Cada texto poético não é como tal um ente ao lado do que propriamente é um ente, p. ex., algo dotado de
código genético ou funcionalidade, como sendo isto ou aquilo, este ou aquele utensílio. Então os textos,
melhor, as obras-de-arte, que são obras porque operam, se constituem de imagens-questões. Por exemplo,
“Campo”, no ensaio de Heidegger “O caminho do campo”, é uma Imagem-questão. “Sertão” e “veredas”,
em Grande sertão: veredas, são imagens-questões. Que questões essas imagens nos colocam? Aí é só
começar a pensar, dialogando com a fala da obra-de-arte. E então podemos ligar, por exemplo, "campo" a
lugar, a mundo, a Terra, a Céu, aos mortais, aos imortais. Para fugir da terminologia retórico-metafísica
usamos a denominação: Imagem-questão, ou seja, uma questão (que nós não temos, mas que nos tem)
dita, centralizada e condensada na imagem escolhida. Todos os mitos são figurados em imagens-questões.
Na literatura, Diadorim, Mme. Bovary, Capitu, Dom Quixote, Édipo, Riobaldo etc. são imagens-questões.
Estas se entre-tecem com o poder ambíguo-verbal da metá-fora, ou seja, literalmente: um conduzir (fero)

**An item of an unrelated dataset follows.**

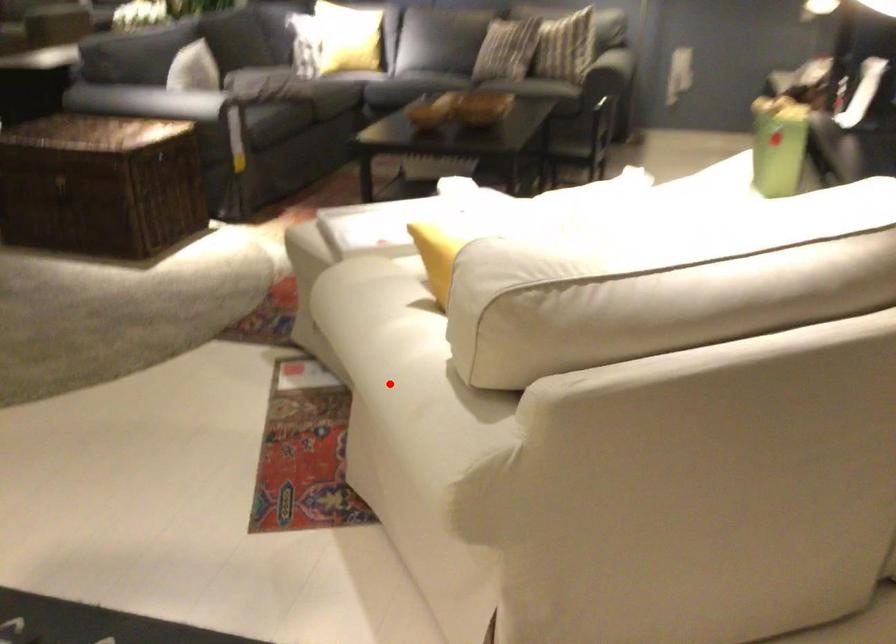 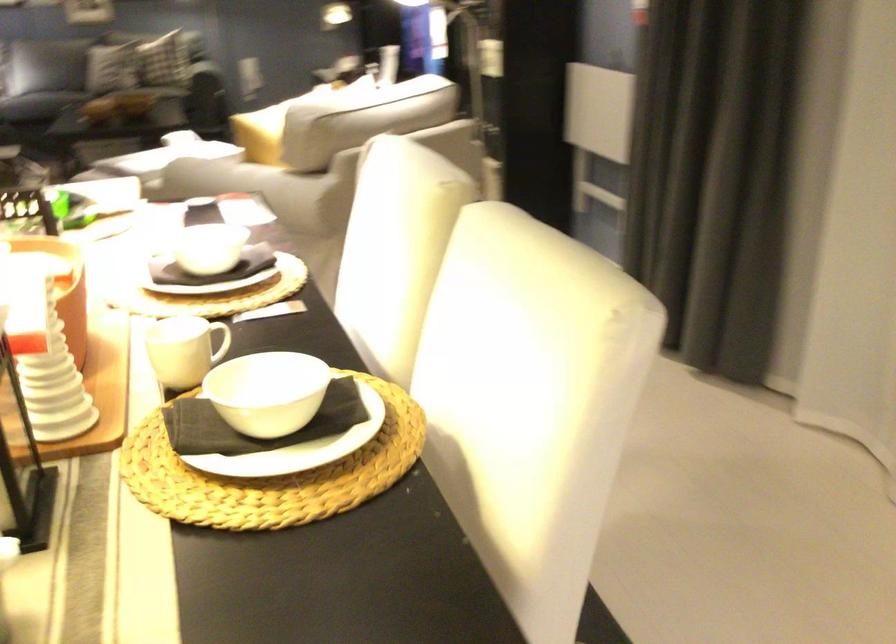 Question: I am providing you with two images of the same scene from different viewpoints. Given a red point in image1, look at the same physical point in image2. Is it:

Choices:
 (A) Closer to the viewpoint
 (B) Farther from the viewpoint

Answer: (B)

no e pelo vigor do "entre" (metá). A imagem-questão é ambígua e retira sua ambigüidade do "entre", na
medida em que a linguagem é a própria manifestação do Da-sein como Entre-ser. O poder e vigor da
imagem-questão está no fato de que congrega: tempo, linguagem, memória, verdade, narrar. Por isso ela
repousa, como quietude enquanto tempo ontológico, "entre" o ser escrita e o ser lida, dialogada, entre o
ser vista, pensada, figurada e o ser narrada, mas onde ela, ao ser experienciada como escuta do que somos
e não somos, ambigüamente se retrai em sua fala silenciosa. A imagem-questão é um modo concentrado e
verbal de poiesis, enquanto narrar. Como tal, concentra a fala de toda escuta e aguarda o desvelo poético
da leitura do leitor, aberto à escuta do logos ou à fala da Memória enquanto Musas. Nesse horizonte toda
leitura só é leitura se houver diálogo. Quando o diálogo acontece, dá-se no leitor uma aprendizagem. O
que é aprendizagem? A apreensão da "Cura" como fonte de todas as questões que essencialmente fundam
o ser humano como Entre-ser. A imagem-questão não é uma figura de linguagem. É um acontecer. Por
isso o “deus”-imagem caminho se diz em grego Hermes, enquanto imagem-questão da essência do agir,
pelo qual chegamos a ser o que somos. Hermes é a própria palavra que funda o lugar, o ethos. Toda
linguagem que revela o real como verdade o revela e funda como caminho e lugar. Como Hermes, diz
sempre a verdade, mas não toda a verdade. Hermes é o verbo ambíguo de desvelamento e velamento. O
lugar, em útlima instância, é o próprio ser se manifestando tanto mais quanto mais se vela, enquanto
mundo e linguagem: clareira. Por isso, o caminhar é a travessia "entre" o velado/silêncio/vazio E o
desvelado, a excessividade poética e o vazio excessivo.